En Indoamérica en general, y en Bolivia en particular, tienen, además, una vinculación atávica con un sentido de inmolación por la tierra y por la causa del pueblo ante el opresor.
En la huelga de Evo –durante la cual se limitó a masticar coca y beber té de la misma hoja, mientras continuaba con parte de su agenda-, el Presidente quiso dar un testimonio en contra del sistema político y de las clases dirigentes. Aunque él esté al mando de la nación, sabe que no tiene todo el poder y que las oligarquías se niegan a democratizar el régimen político, incluido el electoral.
De acuerdo a la nueva ley aprobada finalmente por el Congreso –tras un maratónico consenso construido conflictivamente, “a la boliviana”, como dijo el vicepresidente García Linera-, se establecerán siete curules exclusivos para ciudadanos indígenas en la que ahora se llamará Asamblea Legislativa Plurinacional y se reconocerá el derecho a sufragio a los inmigrantes y bolivianos en el exterior, aparte de permitir la reelección del Presidente.
Por tratarse de un proyecto no consensuado previamente –digamos “a la chilena”-, porque era producto de un mandato de la Asamblea Constituyente que aprobó la nueva Carta Fundamental que rige desde febrero-, la oposición exigió una reempadronamiento de los inscritos, temerosa de un fraude en favor del MAS, el Movimiento al Socialismo.

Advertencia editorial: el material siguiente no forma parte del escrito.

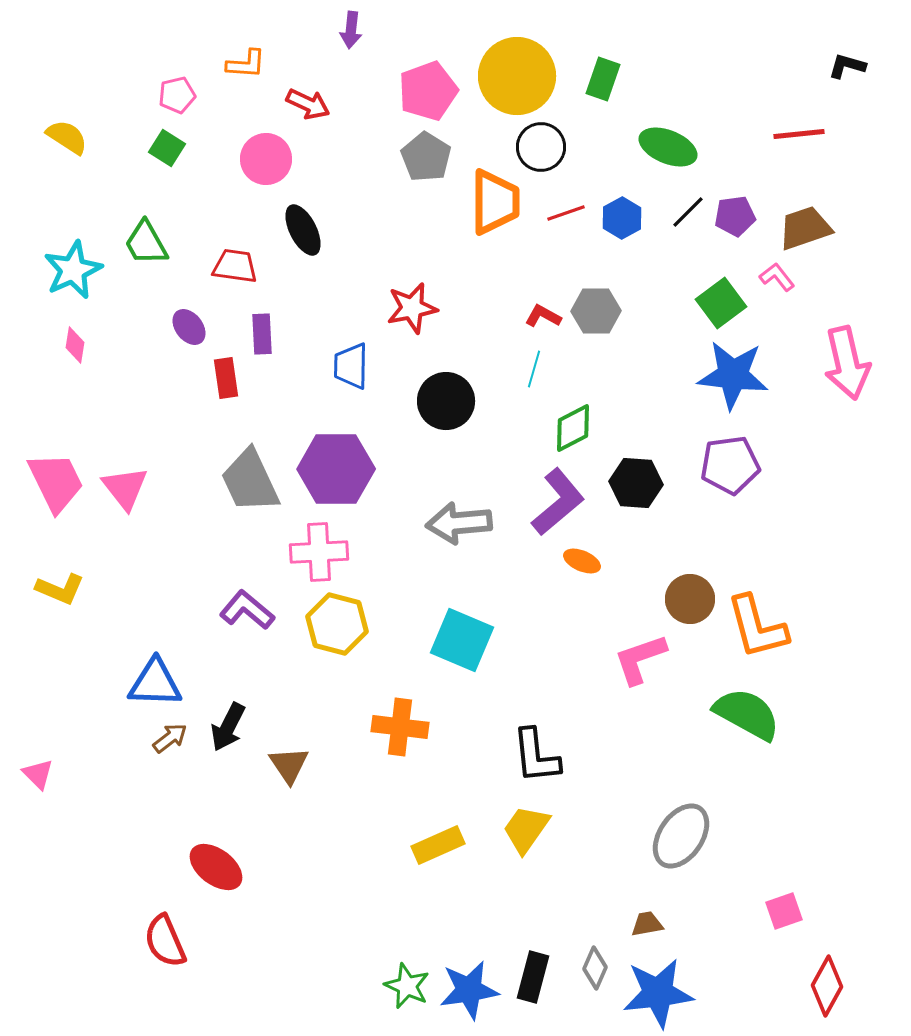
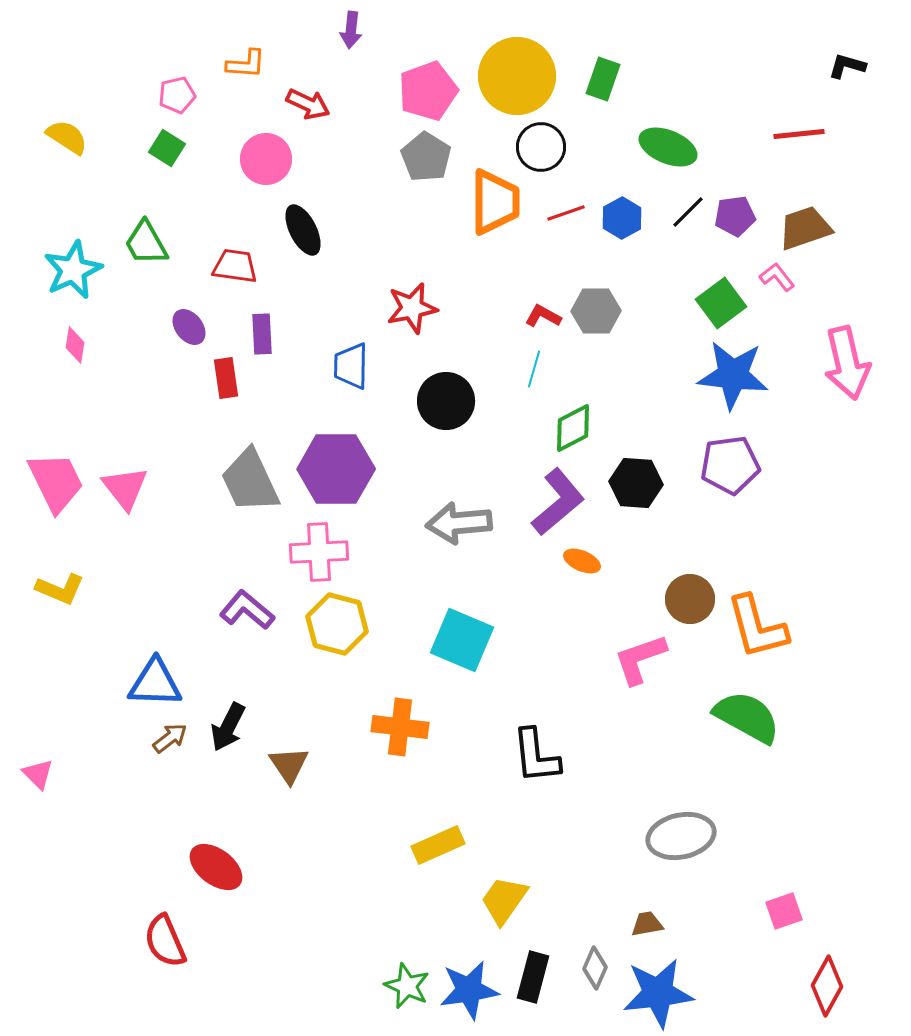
green semicircle at (747, 714): moved 3 px down
yellow trapezoid at (526, 829): moved 22 px left, 71 px down
gray ellipse at (681, 836): rotated 44 degrees clockwise
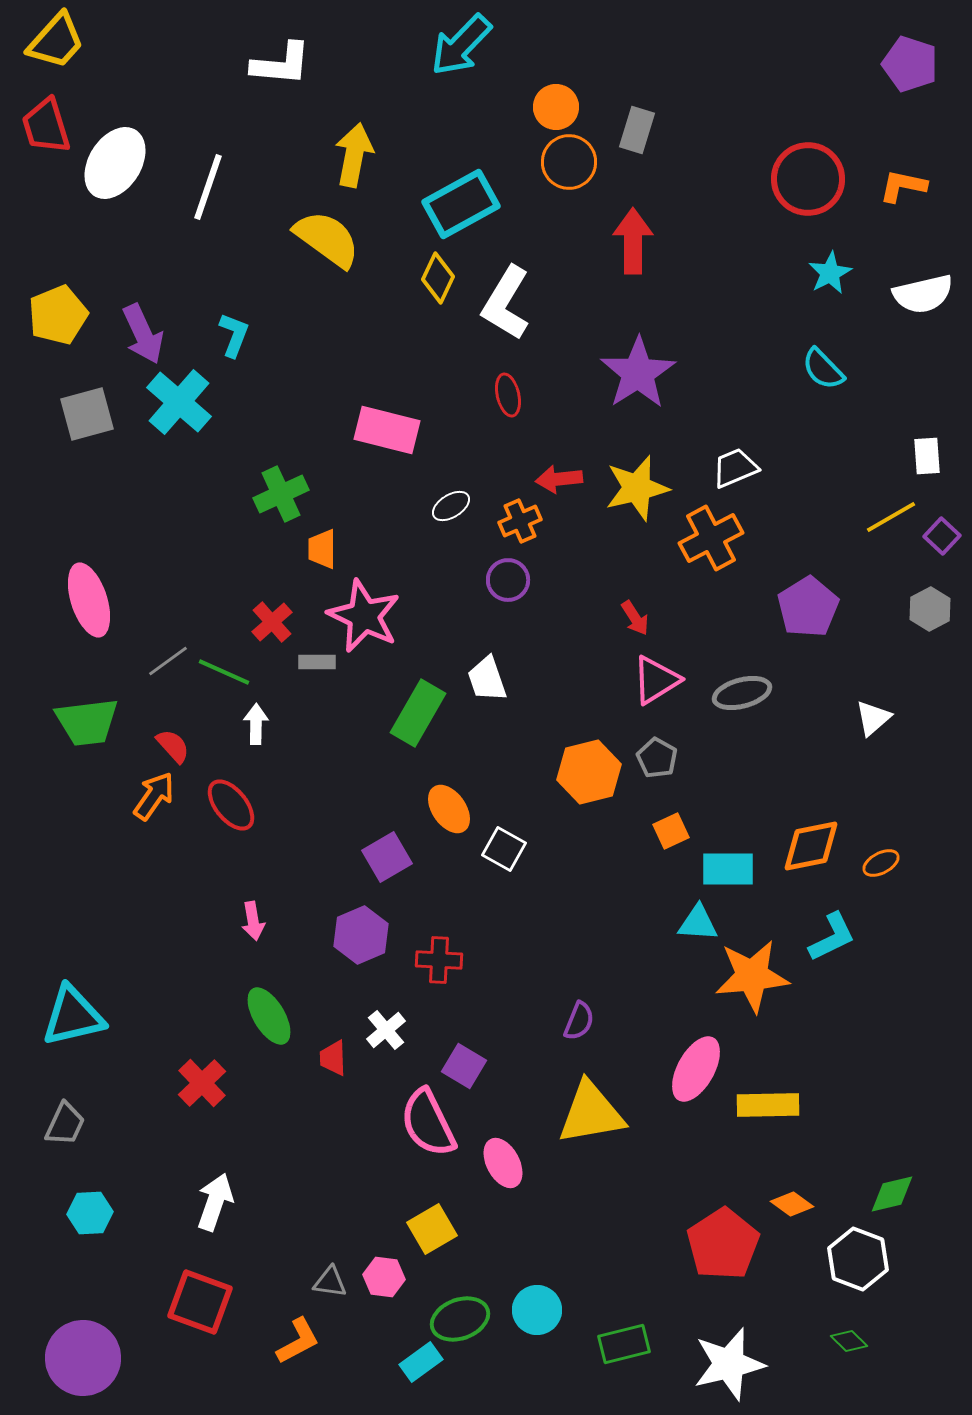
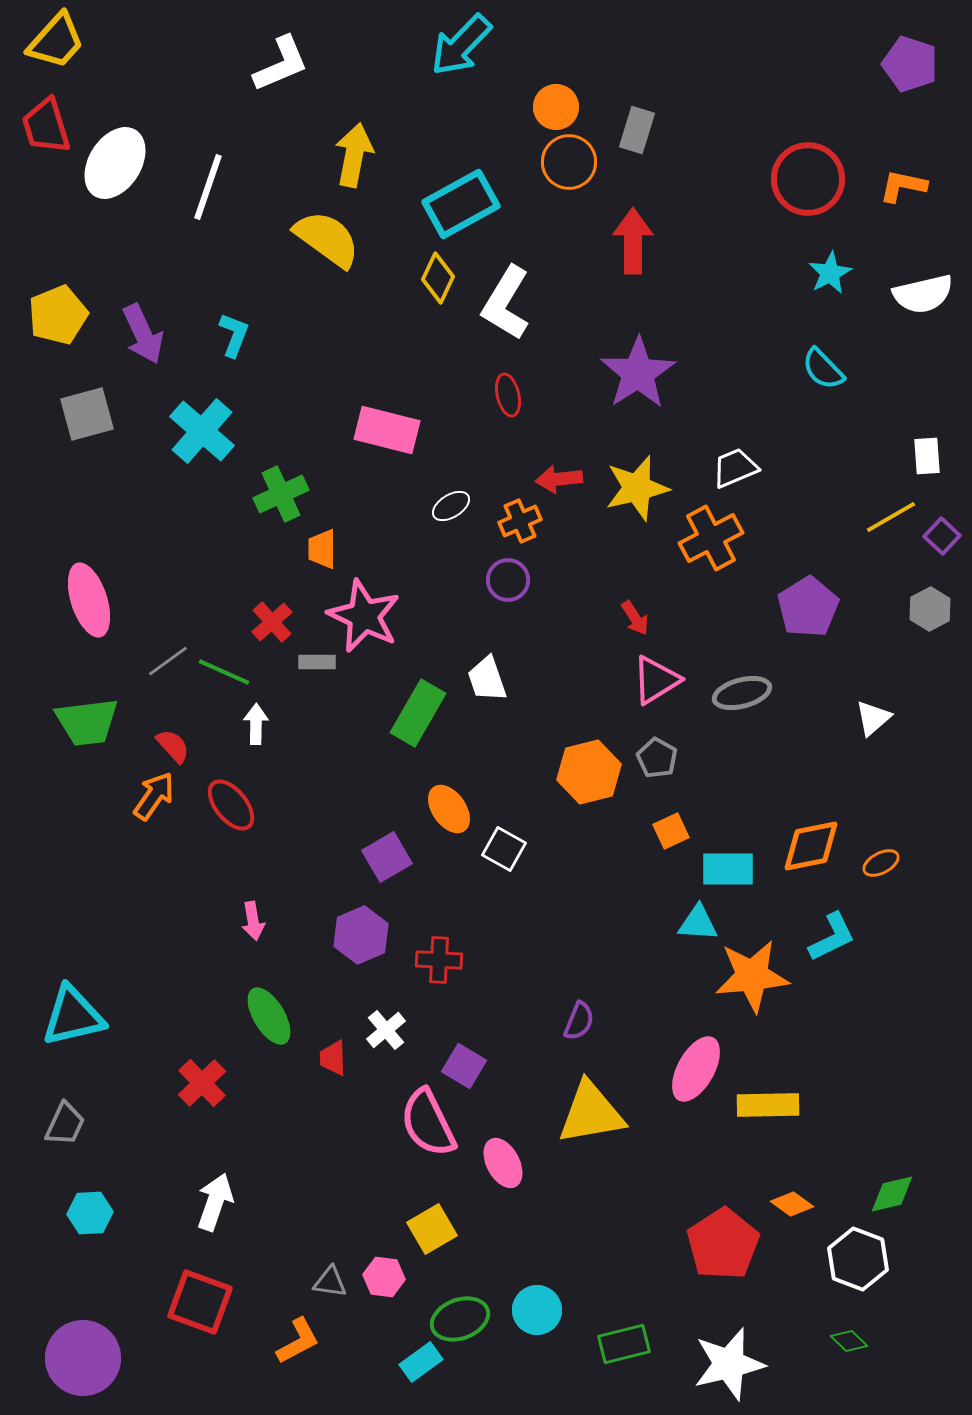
white L-shape at (281, 64): rotated 28 degrees counterclockwise
cyan cross at (179, 402): moved 23 px right, 29 px down
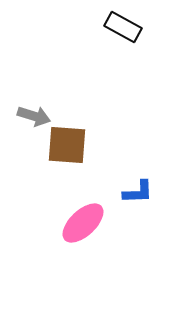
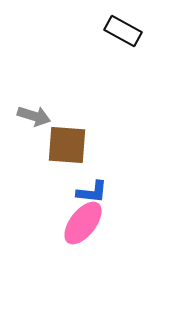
black rectangle: moved 4 px down
blue L-shape: moved 46 px left; rotated 8 degrees clockwise
pink ellipse: rotated 9 degrees counterclockwise
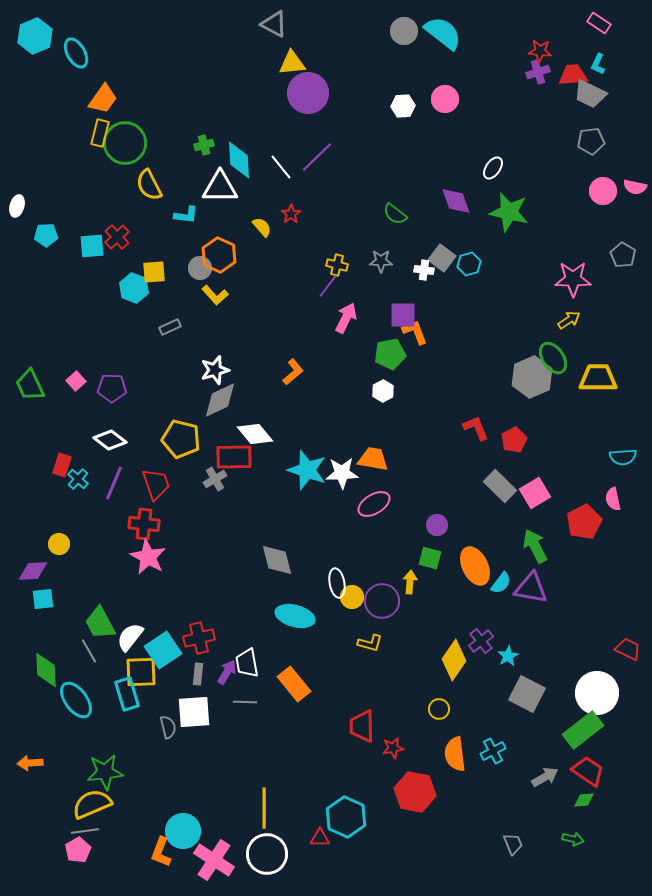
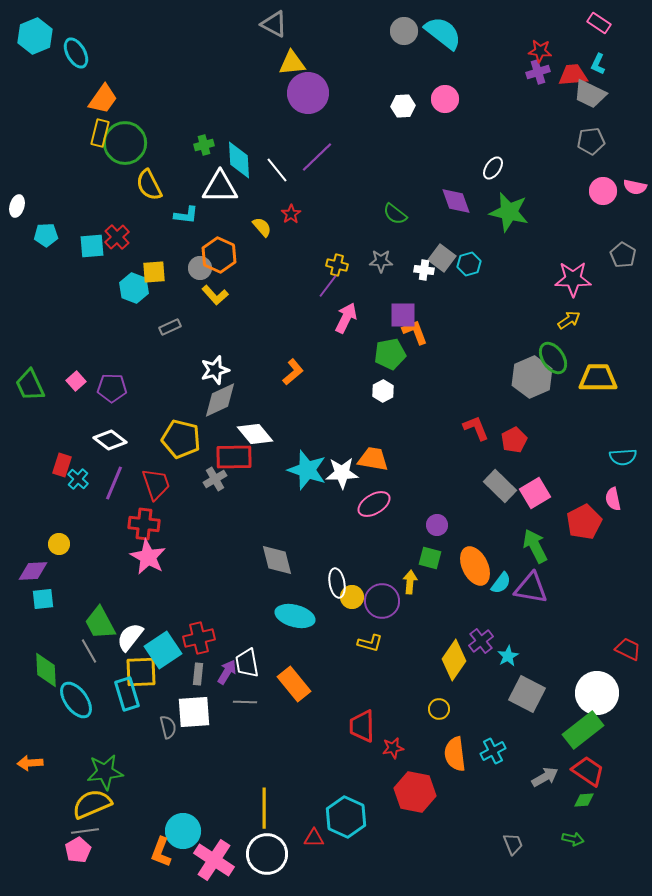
white line at (281, 167): moved 4 px left, 3 px down
red triangle at (320, 838): moved 6 px left
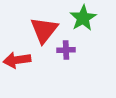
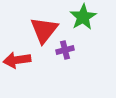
green star: moved 1 px up
purple cross: moved 1 px left; rotated 12 degrees counterclockwise
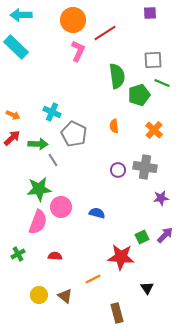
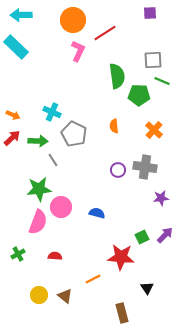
green line: moved 2 px up
green pentagon: rotated 20 degrees clockwise
green arrow: moved 3 px up
brown rectangle: moved 5 px right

Evo dio un golpe estratégico el sábado -después de iniciar su huelga el jueves- al aceptar un nuevo registro biométrico, con todo computarizado. Así el desafío del ayuno de protesta –efectuado también por cientos de ciudadanos- no sólo se dirigió al poder Legislativo, sino además al Judicial.
La Corte Electoral había argumentado no tener tiempo ni recursos para viabilizar la elección general del 6 de diciembre próximo, pero en la noche del domingo se allanó a hacer la tarea, así como los parlamentarios opositores a volver a su labor legislativa. El tribunal exigió financiamiento y que no se convoque a otros comicios antes de ese mes.
Con esto, la victoria de Evo fue total: en un golpe de efecto, financiará el modernizado registro con recursos que estaban destinados al nuevo avión presidencial, y en un revés para la oposición, tendrán que aplazarse los plebiscitos autonómicos en cinco provincias previstos para julio.
¿Se trató de ilegítimas medidas de presión del jefe del poder Ejecutivo a los otros poderes del Estado, como reclamaron quienes se adscriben a una democracia formal y petrificada? No, fue una nueva fase que duró cinco días en la lucha de ahora y siempre de un líder social y político que se salió del sistema sin violentarlo para, por mandato popular, luchar por abrogarlo y reemplazarlo por uno más justo.